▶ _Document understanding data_
※
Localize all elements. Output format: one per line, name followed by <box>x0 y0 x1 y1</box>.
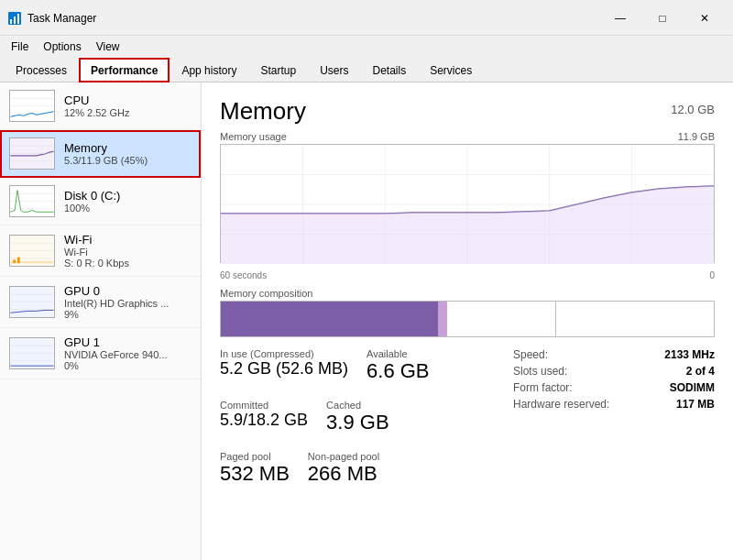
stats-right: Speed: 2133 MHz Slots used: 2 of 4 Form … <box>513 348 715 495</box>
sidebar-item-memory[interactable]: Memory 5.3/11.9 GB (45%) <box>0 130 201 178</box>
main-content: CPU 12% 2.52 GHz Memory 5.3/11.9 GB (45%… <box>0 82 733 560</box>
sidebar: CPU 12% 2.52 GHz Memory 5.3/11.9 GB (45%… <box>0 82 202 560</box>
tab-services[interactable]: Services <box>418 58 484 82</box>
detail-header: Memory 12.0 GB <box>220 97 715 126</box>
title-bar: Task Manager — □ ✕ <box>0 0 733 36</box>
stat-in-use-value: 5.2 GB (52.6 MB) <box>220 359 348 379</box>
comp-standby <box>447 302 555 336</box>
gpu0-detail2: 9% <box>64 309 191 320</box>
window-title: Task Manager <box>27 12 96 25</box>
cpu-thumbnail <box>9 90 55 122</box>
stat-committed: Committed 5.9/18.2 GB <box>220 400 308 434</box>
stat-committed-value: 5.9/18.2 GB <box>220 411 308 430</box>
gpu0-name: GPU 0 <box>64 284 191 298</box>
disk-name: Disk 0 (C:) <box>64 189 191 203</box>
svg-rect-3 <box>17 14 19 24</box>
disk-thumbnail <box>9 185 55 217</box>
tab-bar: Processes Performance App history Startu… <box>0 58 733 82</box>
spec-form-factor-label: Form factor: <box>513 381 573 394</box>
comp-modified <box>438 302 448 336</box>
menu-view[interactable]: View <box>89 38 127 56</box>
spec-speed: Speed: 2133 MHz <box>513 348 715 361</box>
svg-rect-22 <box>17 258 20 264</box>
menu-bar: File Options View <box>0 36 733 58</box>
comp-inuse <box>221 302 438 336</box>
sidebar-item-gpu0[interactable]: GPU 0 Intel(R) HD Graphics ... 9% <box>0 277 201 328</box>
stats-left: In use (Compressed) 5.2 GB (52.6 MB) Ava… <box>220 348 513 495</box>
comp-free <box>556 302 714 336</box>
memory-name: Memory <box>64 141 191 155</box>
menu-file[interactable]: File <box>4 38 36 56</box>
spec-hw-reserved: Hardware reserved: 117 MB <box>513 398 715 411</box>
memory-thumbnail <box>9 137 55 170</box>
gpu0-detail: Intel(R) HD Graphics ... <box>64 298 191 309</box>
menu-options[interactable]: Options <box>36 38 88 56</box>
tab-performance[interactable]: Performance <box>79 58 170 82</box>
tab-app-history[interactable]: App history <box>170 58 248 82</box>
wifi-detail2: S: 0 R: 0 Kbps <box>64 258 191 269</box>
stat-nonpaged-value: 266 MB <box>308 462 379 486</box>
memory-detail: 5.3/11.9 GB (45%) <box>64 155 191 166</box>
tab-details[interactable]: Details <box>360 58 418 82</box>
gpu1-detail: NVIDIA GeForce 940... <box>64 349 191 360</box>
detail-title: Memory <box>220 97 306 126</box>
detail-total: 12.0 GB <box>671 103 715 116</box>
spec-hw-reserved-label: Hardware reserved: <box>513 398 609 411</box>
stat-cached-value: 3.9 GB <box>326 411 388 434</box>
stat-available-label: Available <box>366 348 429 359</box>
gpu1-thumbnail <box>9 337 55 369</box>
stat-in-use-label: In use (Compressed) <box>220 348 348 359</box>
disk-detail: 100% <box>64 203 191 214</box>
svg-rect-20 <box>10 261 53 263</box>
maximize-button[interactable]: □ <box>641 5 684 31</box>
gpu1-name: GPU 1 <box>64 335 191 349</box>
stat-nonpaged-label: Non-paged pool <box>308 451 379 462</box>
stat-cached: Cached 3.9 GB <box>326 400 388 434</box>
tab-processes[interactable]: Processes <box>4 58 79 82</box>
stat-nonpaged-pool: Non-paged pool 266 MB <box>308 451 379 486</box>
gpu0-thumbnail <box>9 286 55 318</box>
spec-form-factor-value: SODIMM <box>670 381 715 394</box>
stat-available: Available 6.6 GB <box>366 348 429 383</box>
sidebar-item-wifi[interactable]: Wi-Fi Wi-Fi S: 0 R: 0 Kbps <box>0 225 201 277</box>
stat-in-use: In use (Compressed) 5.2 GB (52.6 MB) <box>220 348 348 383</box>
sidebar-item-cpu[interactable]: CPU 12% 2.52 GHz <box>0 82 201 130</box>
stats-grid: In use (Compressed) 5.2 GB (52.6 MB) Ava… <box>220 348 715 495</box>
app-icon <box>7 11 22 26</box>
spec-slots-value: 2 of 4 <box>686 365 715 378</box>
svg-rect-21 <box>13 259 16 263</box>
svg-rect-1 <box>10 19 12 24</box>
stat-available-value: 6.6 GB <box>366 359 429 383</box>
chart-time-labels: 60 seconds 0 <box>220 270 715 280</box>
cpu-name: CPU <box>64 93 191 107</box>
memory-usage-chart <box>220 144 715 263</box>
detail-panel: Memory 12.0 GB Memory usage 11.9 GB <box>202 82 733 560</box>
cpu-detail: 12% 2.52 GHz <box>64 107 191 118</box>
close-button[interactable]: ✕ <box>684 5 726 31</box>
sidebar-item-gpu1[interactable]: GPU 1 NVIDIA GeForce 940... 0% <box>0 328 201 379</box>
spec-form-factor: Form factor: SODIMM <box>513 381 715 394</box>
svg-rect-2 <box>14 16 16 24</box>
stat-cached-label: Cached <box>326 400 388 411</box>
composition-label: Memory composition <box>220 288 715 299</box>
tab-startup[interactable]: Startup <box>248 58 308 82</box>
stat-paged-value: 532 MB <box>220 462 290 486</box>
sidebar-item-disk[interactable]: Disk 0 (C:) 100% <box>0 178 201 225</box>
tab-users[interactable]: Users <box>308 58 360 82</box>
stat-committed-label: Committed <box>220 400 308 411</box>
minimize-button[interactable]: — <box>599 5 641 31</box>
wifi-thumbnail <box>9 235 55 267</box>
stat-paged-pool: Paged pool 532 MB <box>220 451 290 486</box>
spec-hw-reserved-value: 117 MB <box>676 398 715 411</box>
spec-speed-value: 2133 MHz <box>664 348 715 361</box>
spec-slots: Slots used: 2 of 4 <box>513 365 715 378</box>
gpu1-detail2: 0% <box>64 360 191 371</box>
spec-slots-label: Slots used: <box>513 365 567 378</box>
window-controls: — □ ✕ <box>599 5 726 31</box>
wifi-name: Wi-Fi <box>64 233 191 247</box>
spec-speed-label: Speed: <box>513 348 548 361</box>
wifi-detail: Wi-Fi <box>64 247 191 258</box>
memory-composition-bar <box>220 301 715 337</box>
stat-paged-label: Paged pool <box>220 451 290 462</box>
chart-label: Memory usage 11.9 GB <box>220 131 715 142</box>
※
Above are the records; return them exactly, minus the pictures.

Localize all elements. Output format: one per line, name followed by <box>x0 y0 x1 y1</box>.
stats-right: Speed: 2133 MHz Slots used: 2 of 4 Form … <box>513 348 715 495</box>
sidebar-item-memory[interactable]: Memory 5.3/11.9 GB (45%) <box>0 130 201 178</box>
main-content: CPU 12% 2.52 GHz Memory 5.3/11.9 GB (45%… <box>0 82 733 560</box>
sidebar: CPU 12% 2.52 GHz Memory 5.3/11.9 GB (45%… <box>0 82 202 560</box>
tab-services[interactable]: Services <box>418 58 484 82</box>
detail-header: Memory 12.0 GB <box>220 97 715 126</box>
title-bar: Task Manager — □ ✕ <box>0 0 733 36</box>
stat-in-use-value: 5.2 GB (52.6 MB) <box>220 359 348 379</box>
comp-standby <box>447 302 555 336</box>
gpu0-detail2: 9% <box>64 309 191 320</box>
window-title: Task Manager <box>27 12 96 25</box>
cpu-thumbnail <box>9 90 55 122</box>
stat-committed: Committed 5.9/18.2 GB <box>220 400 308 434</box>
stat-committed-value: 5.9/18.2 GB <box>220 411 308 430</box>
gpu0-name: GPU 0 <box>64 284 191 298</box>
disk-name: Disk 0 (C:) <box>64 189 191 203</box>
svg-rect-3 <box>17 14 19 24</box>
disk-thumbnail <box>9 185 55 217</box>
tab-bar: Processes Performance App history Startu… <box>0 58 733 82</box>
spec-form-factor-label: Form factor: <box>513 381 573 394</box>
comp-modified <box>438 302 448 336</box>
menu-view[interactable]: View <box>89 38 127 56</box>
spec-speed: Speed: 2133 MHz <box>513 348 715 361</box>
svg-rect-22 <box>17 258 20 264</box>
menu-bar: File Options View <box>0 36 733 58</box>
comp-inuse <box>221 302 438 336</box>
sidebar-item-gpu0[interactable]: GPU 0 Intel(R) HD Graphics ... 9% <box>0 277 201 328</box>
stats-left: In use (Compressed) 5.2 GB (52.6 MB) Ava… <box>220 348 513 495</box>
comp-free <box>556 302 714 336</box>
memory-name: Memory <box>64 141 191 155</box>
menu-file[interactable]: File <box>4 38 36 56</box>
spec-hw-reserved: Hardware reserved: 117 MB <box>513 398 715 411</box>
memory-thumbnail <box>9 137 55 170</box>
gpu0-detail: Intel(R) HD Graphics ... <box>64 298 191 309</box>
menu-options[interactable]: Options <box>36 38 88 56</box>
tab-performance[interactable]: Performance <box>79 58 170 82</box>
tab-app-history[interactable]: App history <box>170 58 248 82</box>
wifi-detail2: S: 0 R: 0 Kbps <box>64 258 191 269</box>
stat-nonpaged-value: 266 MB <box>308 462 379 486</box>
memory-detail: 5.3/11.9 GB (45%) <box>64 155 191 166</box>
tab-details[interactable]: Details <box>360 58 418 82</box>
gpu1-detail: NVIDIA GeForce 940... <box>64 349 191 360</box>
detail-title: Memory <box>220 97 306 126</box>
detail-total: 12.0 GB <box>671 103 715 116</box>
spec-hw-reserved-label: Hardware reserved: <box>513 398 609 411</box>
stat-cached-value: 3.9 GB <box>326 411 388 434</box>
stat-available-label: Available <box>366 348 429 359</box>
gpu1-thumbnail <box>9 337 55 369</box>
stat-in-use-label: In use (Compressed) <box>220 348 348 359</box>
disk-detail: 100% <box>64 203 191 214</box>
svg-rect-20 <box>10 261 53 263</box>
maximize-button[interactable]: □ <box>641 5 684 31</box>
gpu1-name: GPU 1 <box>64 335 191 349</box>
stat-nonpaged-label: Non-paged pool <box>308 451 379 462</box>
stat-cached: Cached 3.9 GB <box>326 400 388 434</box>
tab-processes[interactable]: Processes <box>4 58 79 82</box>
stat-nonpaged-pool: Non-paged pool 266 MB <box>308 451 379 486</box>
gpu0-thumbnail <box>9 286 55 318</box>
spec-form-factor-value: SODIMM <box>670 381 715 394</box>
stat-available: Available 6.6 GB <box>366 348 429 383</box>
sidebar-item-wifi[interactable]: Wi-Fi Wi-Fi S: 0 R: 0 Kbps <box>0 225 201 277</box>
stat-in-use: In use (Compressed) 5.2 GB (52.6 MB) <box>220 348 348 383</box>
sidebar-item-cpu[interactable]: CPU 12% 2.52 GHz <box>0 82 201 130</box>
stats-grid: In use (Compressed) 5.2 GB (52.6 MB) Ava… <box>220 348 715 495</box>
app-icon <box>7 11 22 26</box>
spec-slots-value: 2 of 4 <box>686 365 715 378</box>
svg-rect-21 <box>13 259 16 263</box>
svg-rect-1 <box>10 19 12 24</box>
stat-available-value: 6.6 GB <box>366 359 429 383</box>
chart-time-labels: 60 seconds 0 <box>220 270 715 280</box>
cpu-name: CPU <box>64 93 191 107</box>
memory-usage-chart <box>220 144 715 263</box>
detail-panel: Memory 12.0 GB Memory usage 11.9 GB <box>202 82 733 560</box>
cpu-detail: 12% 2.52 GHz <box>64 107 191 118</box>
close-button[interactable]: ✕ <box>684 5 726 31</box>
sidebar-item-gpu1[interactable]: GPU 1 NVIDIA GeForce 940... 0% <box>0 328 201 379</box>
spec-form-factor: Form factor: SODIMM <box>513 381 715 394</box>
svg-rect-2 <box>14 16 16 24</box>
stat-cached-label: Cached <box>326 400 388 411</box>
composition-label: Memory composition <box>220 288 715 299</box>
tab-startup[interactable]: Startup <box>248 58 308 82</box>
stat-paged-value: 532 MB <box>220 462 290 486</box>
sidebar-item-disk[interactable]: Disk 0 (C:) 100% <box>0 178 201 225</box>
tab-users[interactable]: Users <box>308 58 360 82</box>
stat-committed-label: Committed <box>220 400 308 411</box>
minimize-button[interactable]: — <box>599 5 641 31</box>
wifi-thumbnail <box>9 235 55 267</box>
stat-paged-pool: Paged pool 532 MB <box>220 451 290 486</box>
spec-hw-reserved-value: 117 MB <box>676 398 715 411</box>
spec-speed-value: 2133 MHz <box>664 348 715 361</box>
spec-slots: Slots used: 2 of 4 <box>513 365 715 378</box>
gpu1-detail2: 0% <box>64 360 191 371</box>
spec-slots-label: Slots used: <box>513 365 567 378</box>
window-controls: — □ ✕ <box>599 5 726 31</box>
wifi-name: Wi-Fi <box>64 233 191 247</box>
spec-speed-label: Speed: <box>513 348 548 361</box>
wifi-detail: Wi-Fi <box>64 247 191 258</box>
memory-composition-bar <box>220 301 715 337</box>
stat-paged-label: Paged pool <box>220 451 290 462</box>
chart-label: Memory usage 11.9 GB <box>220 131 715 142</box>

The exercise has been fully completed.